Los lectores de Sherlock Holmes fueron los primeros fans que experimentaron ese sufrimiento doble tan común a día de hoy. Primero, despedirse de los personajes. Segundo, tener que asumir un desenlace inesperado.

Juego de Tronos representando el fin de una serie de televisión

Las series de televisión, algo más que entretenimiento

Una de las series de televisión más longevas de la historia es Doctor Who. Con más de 50 años a sus espaldas son varias las generaciones que han crecido viendo las aventuras del célebre señor del tiempo. Para la televisión británica es poco más que una institución. Los Simpson, por ejemplo, llevan viviendo entre nosotros desde 1989, y series como el CSI, Anatomía de Grey o Sobrenatural bordean los 300 capítulos.

A largo de esas emisiones semanales ante la televisión y otros dispositivos, los televidentes crecemos, maduramos, hacemos cambios, sufrimos pérdidas y triunfos mientras nos acompañamos de esas historias paralelas que acontecen tras una pantalla. El vínculo creado con ese universo es inevitable.

  • Las series de televisión son para muchos algo más que entretenimiento.Se descubren aficiones, trabajos a los que dedicarse, países a los que viajar, conceptos novedosos, actores, directores y guionistas a los que admirar.
  • Es, a su vez, un modo de desconectar momentáneamente de la realidad.
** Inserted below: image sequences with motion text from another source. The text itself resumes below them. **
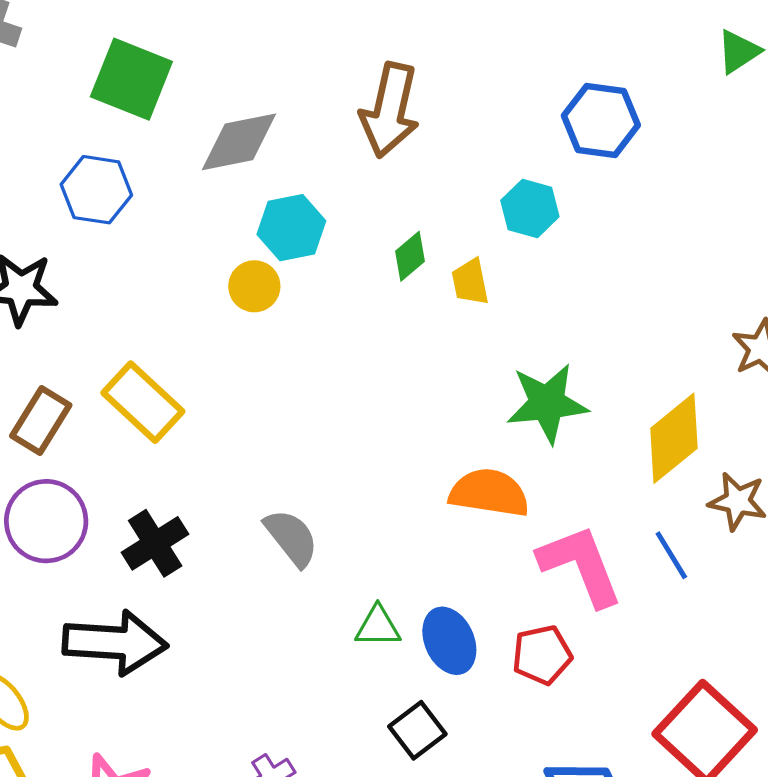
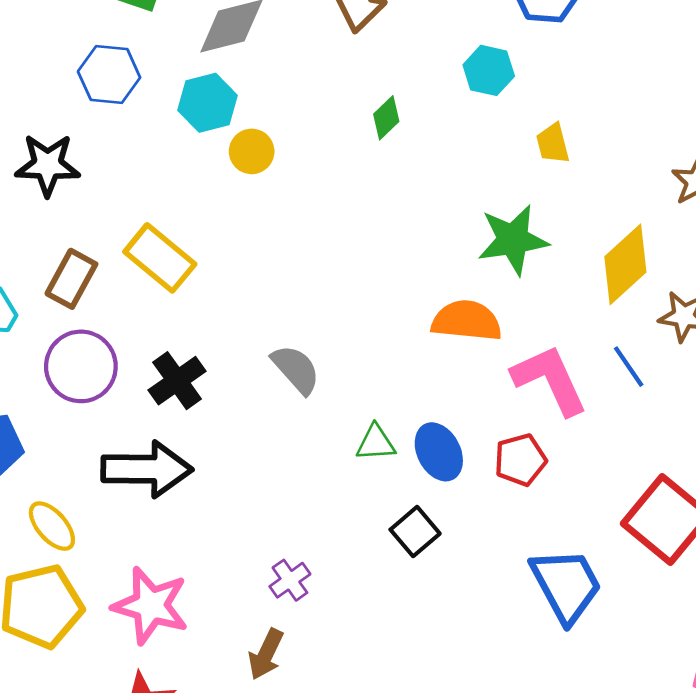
cyan hexagon: (291, 228) -> (207, 103), moved
yellow trapezoid: (470, 282) -> (553, 143), moved

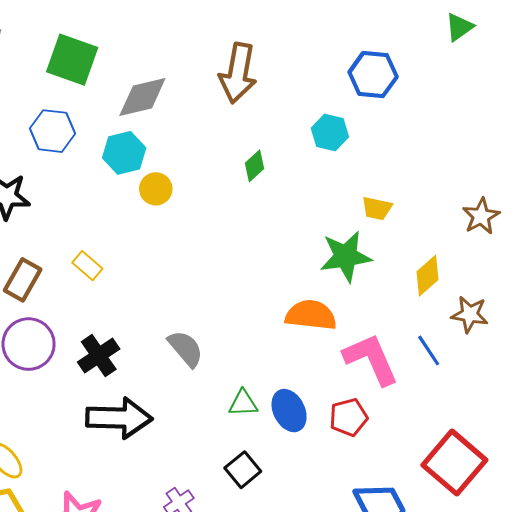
yellow trapezoid: (553, 143) -> (377, 208), moved, turned -64
yellow rectangle: (160, 258) -> (87, 266), size x0.6
yellow diamond: (625, 264) -> (428, 276), size x0.7
black arrow: (147, 469) -> (119, 418), moved
black square: (415, 532) -> (243, 470), moved

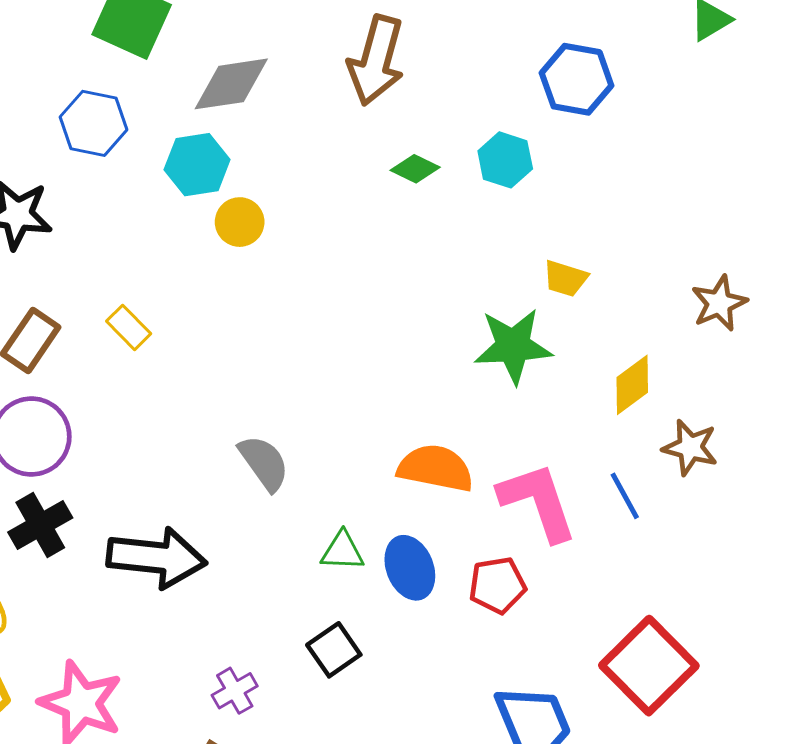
green diamond: (254, 166) -> (415, 169), moved, turned 64
orange semicircle: (311, 315) -> (436, 468), moved
black cross: (99, 356) -> (40, 525), moved

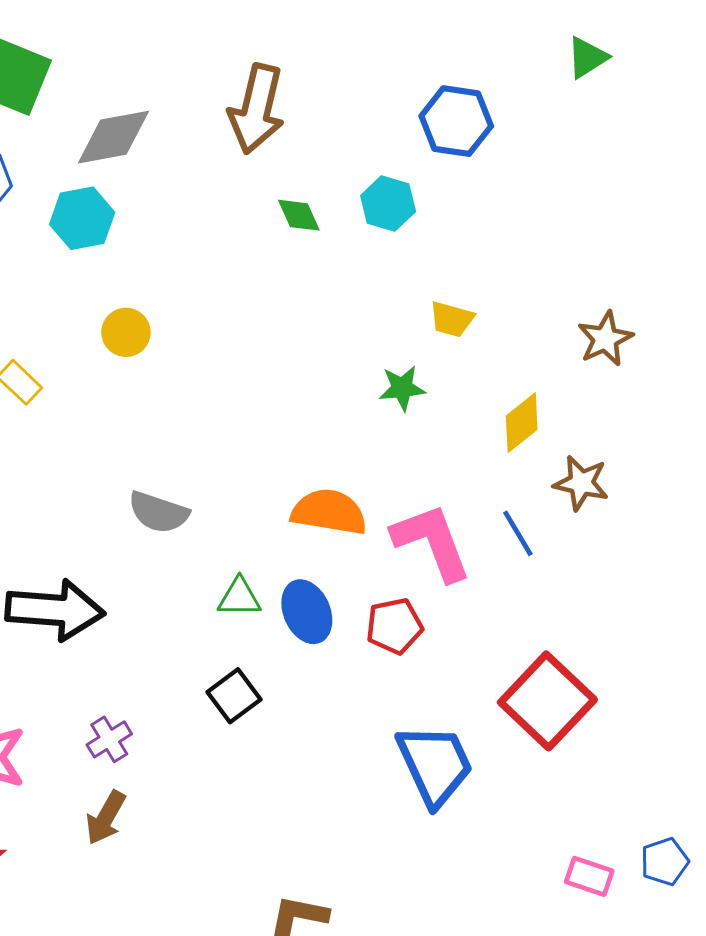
green diamond: (415, 169) -> (299, 215), turned 42
yellow circle: (240, 222) -> (126, 332), moved
green star: (513, 346) -> (402, 388), size x0.6
gray semicircle: (264, 463) -> (159, 512), turned 146
purple cross: (235, 691) -> (109, 739), moved

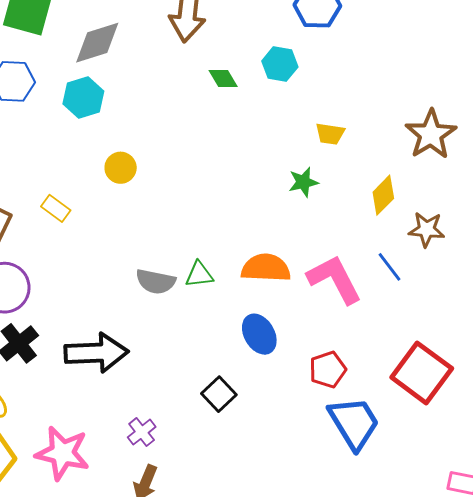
brown star: (605, 339) -> (431, 134), size x1.4
green triangle: (239, 597) -> (199, 275), moved
red pentagon: (394, 626) -> (328, 370), moved

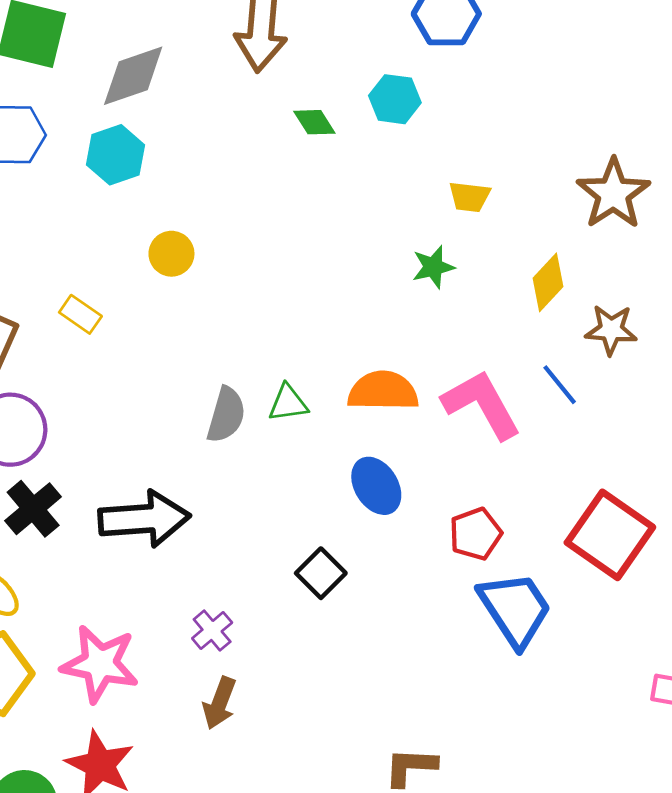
gray semicircle: (156, 281) -> (226, 415), turned -84

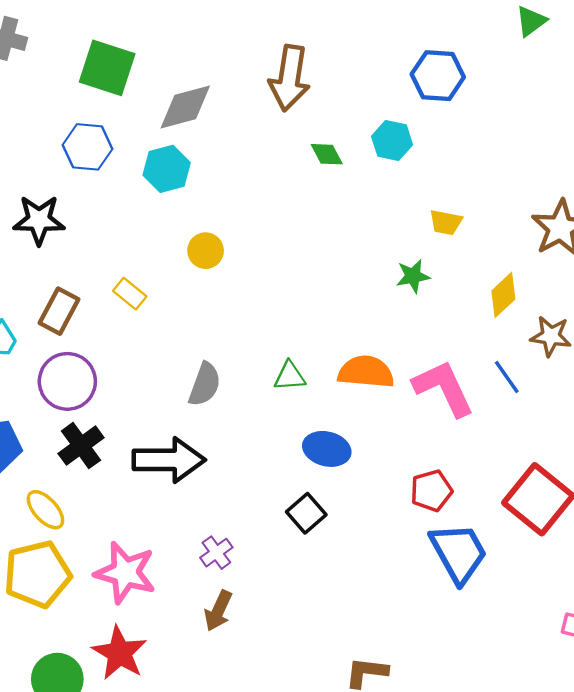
gray semicircle: (226, 415) -> (205, 384), moved
blue ellipse: (376, 486) -> (327, 449), moved, turned -48

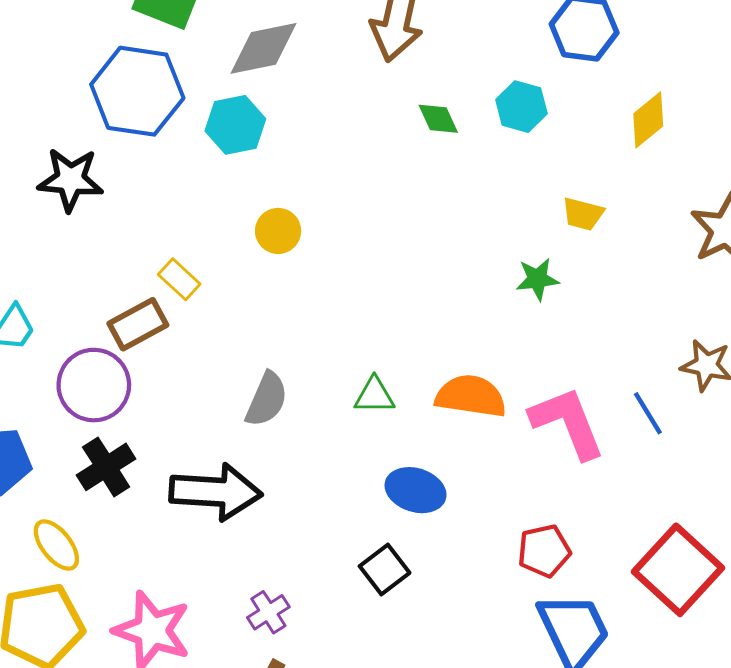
blue hexagon: (88, 147) -> (137, 91), size x1.5
yellow diamond: (503, 295) -> (648, 120), moved
brown rectangle: (59, 311) -> (138, 324), moved, turned 30

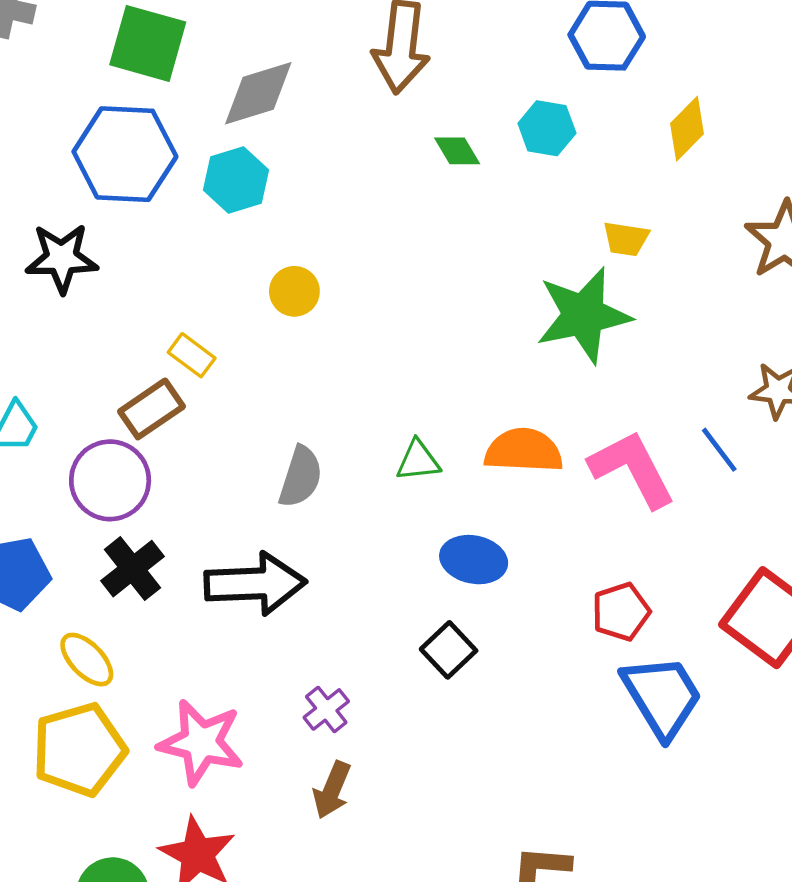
green star: (537, 279) -> (583, 315), size x2.0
Conectarnos a otras historias y otros personajes genera alivio y nos ayuda a reducir el estrés.
  • Asimismo, tampoco podemos olvidar el componente social relacionado con estos medios. Ver el último capítulo de determinadas series es casi un ritual. Gracias a ello tenemos temas de conversación en el trabajo. Aún más, en la actualidad, formar parte de un grupo relativo a una serie de televisión en las redes sociales es también un modo de conocer gente.

El duelo por el fin de una serie de televisión

A día de hoy, nueve años después del último capítulo de Lost, muchas personas siguen teorizando sobre su desenlace. Si asumir el fin de una serie de televisión ya es difícil, para algunos aún lo es más al hacerlo sin comprender su resolución o sin estar de acuerdo con el propio desenlace.

A esa estela de finales controvertidos y polémicos, se le añade (según la opinión general) la reciente Juego de Tronos , Cómo conocí a vuestra madre, Dexter, House of Cards o Breaking Bad. Grandes espectáculos que nos sorprendieron en su momento por sus personajes y acertados guiones nos llevan (a veces) al desencanto en su resolución.

¿Cómo asumir entonces el fin de una serie de televisión en estos casos? Obviamente no es recomendable hacer con los guionistas lo mismo que hizo el personaje de Annie Wilkes en Misery con su escritor favorito. Aunque creemos un vínculo emocional con estos espectáculos televisivos, no deja de ser eso mismo, un apasionante espectáculo con un inicio y un final.

Podemos llevar a cabo nuestro propio duelo con otros fans, con amigos, compañeros y familiares compartiendo sensaciones y evocando, sobre todo, los buenos momentos vividos en esas series. Lo bueno de este universo televisivo es que el espectáculo nunca terminaCuando nos demos cuenta, aparecerá otra serie a la que caer rendidos.